The Chairperson noted the presentation highlighted that Independent Power Producers (IPP’s) contribute to 5% of energy that Eskom produces but it accounts for 25% of primary energy costs. Why is there this misalignment?The matter of lack of consequence management was raised the previous day. There are findings of fruitless and wasteful expenditure but there are no steps or corrective measures that have been taken. What is your view? The cost of debt graph in the presentation only goes up to 2021. The projection in the graph indicates that even with an intervention there will still be this increment effect. The Committee is expecting Eskom to be independent, sustainable, able to raise its own revenue and run its own business and mandate.
The Chairperson said there are warm bodies doing wrong things in the name of Eskom such as state capture and corruption. The Committee can not promote the approval of public funds to fund corrupt activities. As a result, members want to see the conditions. Based on what the conditions are, members will be able to approve the Bill. Until such time actions are taken and people are made to account and pay where necessary for what they have done, this will be ongoing just like it’s happening in South African Airways (SAA). Eskom has lost public trust and have to regain it. The public must see what is being done.
Ms Orlandi replied tha the conditions are taken from the Amendment Bill. In terms of the Special Appropriation Bill, the Minister of Finance will determine the conditions to be imposed on Eskom. On reporting lines, the Minister of Finance will transfer amounts to the DPE that will then transfer it to Eskom. They all have a role to play in terms of reporting lines. On DPE’s capacity, the PBO looked at its structure. It has 3 programmes and the biggest amount of funding is allocated to Administration. The funds will be transferred from either programme 2 or 3. On its organisational structure, by the end of this financial year, it will have full staff. This includes high-level management positions. The Special Appropriation Bill mainly transfers money from programme 3 but the Amendment Bill transfers from programme 2 so there is confusion around where money will be placed and transferred from.
Mr Jantjies explained that in 2015 the PBO looked at state-owned entities and this work was commissioned by the Standing Committee on Appropriation. This work can be made available to members. State-owned entities are faced with the issue of duplicate mandates. Government needs to deliberately look at non-commercial mandates because there is an expectation that it will address social issues.
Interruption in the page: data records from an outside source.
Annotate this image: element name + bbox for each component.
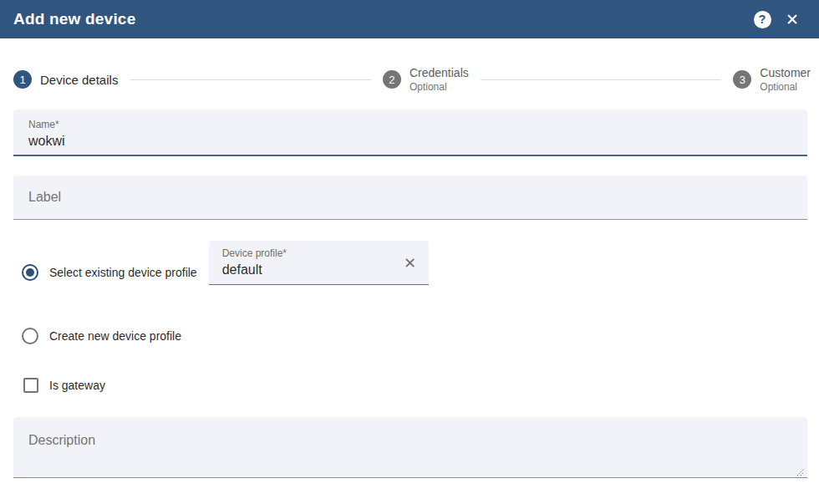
create-profile-row: Create new device profile: [22, 328, 181, 348]
dialog-header: Add new device ? ✕: [0, 0, 819, 38]
radio-select-existing-profile[interactable]: Select existing device profile: [22, 264, 197, 281]
clear-icon: ✕: [404, 256, 416, 271]
help-icon: ?: [754, 11, 771, 28]
radio-selected-icon: [22, 264, 38, 281]
radio-unselected-icon: [22, 328, 38, 344]
device-profile-field[interactable]: Device profile* ✕: [209, 241, 429, 285]
step-3-label: Customer: [760, 65, 811, 80]
step-3-circle: 3: [733, 70, 751, 89]
step-2-sublabel: Optional: [410, 80, 469, 94]
radio-existing-label: Select existing device profile: [49, 266, 197, 279]
step-2-label: Credentials: [410, 65, 469, 80]
gateway-label: Is gateway: [49, 379, 105, 392]
step-device-details[interactable]: 1 Device details: [13, 70, 118, 89]
radio-new-label: Create new device profile: [49, 329, 181, 343]
dialog-title: Add new device: [13, 10, 135, 28]
stepper-connector-1: [130, 79, 371, 80]
label-field: [13, 176, 807, 220]
name-field: Name*: [13, 109, 807, 156]
description-field: [13, 417, 807, 478]
name-field-label: Name*: [28, 119, 794, 130]
radio-create-new-profile[interactable]: Create new device profile: [22, 328, 181, 344]
step-1-circle: 1: [13, 70, 32, 89]
step-credentials[interactable]: 2 Credentials Optional: [383, 65, 469, 94]
device-profile-row: Select existing device profile Device pr…: [13, 241, 429, 285]
name-input[interactable]: [28, 134, 794, 149]
close-button[interactable]: ✕: [777, 4, 807, 34]
help-button[interactable]: ?: [747, 4, 777, 34]
checkbox-icon: [23, 378, 38, 393]
device-profile-label: Device profile*: [222, 247, 395, 259]
resize-handle-icon[interactable]: [795, 465, 805, 475]
description-textarea[interactable]: [28, 427, 794, 471]
close-icon: ✕: [786, 12, 799, 28]
clear-device-profile-button[interactable]: ✕: [402, 255, 419, 272]
label-input[interactable]: [28, 190, 794, 205]
is-gateway-row[interactable]: Is gateway: [23, 378, 105, 393]
add-device-dialog: Add new device ? ✕ 1 Device details 2 Cr…: [0, 0, 819, 504]
step-2-circle: 2: [383, 70, 401, 89]
step-customer[interactable]: 3 Customer Optional: [733, 65, 811, 94]
device-profile-input[interactable]: [222, 262, 395, 277]
step-3-sublabel: Optional: [760, 80, 811, 94]
stepper-connector-2: [481, 79, 722, 80]
stepper: 1 Device details 2 Credentials Optional …: [13, 59, 811, 99]
step-1-label: Device details: [40, 73, 118, 87]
There is an assumption that this is the responsibility of government and it is an important aspect to take into account in long-term strategies. It is easy for entities to blame the non-commercial mandate when it is doing poorly. It speaks to governance issues and the same argument around NERSA can be applied here. On employee benefits, the figure has increased between 2018 and 2019 by 13%. Employee costs only increase as much as other costs do. On capacity, employee capacity has increased. The PBO has done some work on Eskom and this can be shared with members. Conditions are seen as a mechanism to ensure the entity is compliant and adheres to governance issues. On production costs, there is quite a high increase but the fact remains the costs are higher than the entity is able to deal with. On the R60 billion loan, this will be looked into and sent to members. On IPP’s, contracts were entered into and the benefit is realised over time.
Mr Seeraj Mohamed, Deputy Director: Economics, PBO, replied there has been a focus on finances. The PBO tries to give an in-depth analysis but it is not possible to know everything about Eskom. Some issues have still not come out at the Zondo Commission. One of the biggest challenges going forward is how to manage costs because there is so much uncertainty on what is happening with coal contracts. There is going to be a struggle with coal costs.
Mr E Njandu (ANC; Western Cape) said the Committee needs an in-depth analysis so the turnaround strategy does not become a turnaround circle. If this happens, it is uncertain what the end point is. How do members ensure there is no continuity of things mentioned in the Zondo Commission? Members do not have an idea of the state of projects and their duration. The presentation is not giving the Committee clear information so that it can make a clear decision.
Mr Ryder said Eskom’s failure to execute its funding plan resulting in liquidity is a potential red flag. On the contingency reserve, what are the restrictions, limitations and conditions? Is there any kind of limitation on what can be paid from the reserve? How much gets appropriated from the reserve? What are the rules governing the reserve?
The Chairperson said Eskom has a dual mandate, a developmental and a commercial one. The commercial mandate ends up subsidizing the developmental one and this causes the entity to collapse. How can this problem be resolved?
Ms Orlandi replied that the contingent reserve for this year is R13 billion. It is normally used for unforeseen, unavoidable purposes and is allocated during the adjustment appropriation process. In the past, the entire amount has been appropriated.
Mr Jantjies explained that conditions are used to strengthen the behaviour of entities.The Committee is encouraged to follow through on some of the conditions in the near future. On mandates, it is important to strictly separate the 2 because it conflicts in terms of funding. The main issue is for government to attend to the 2 mandates separately.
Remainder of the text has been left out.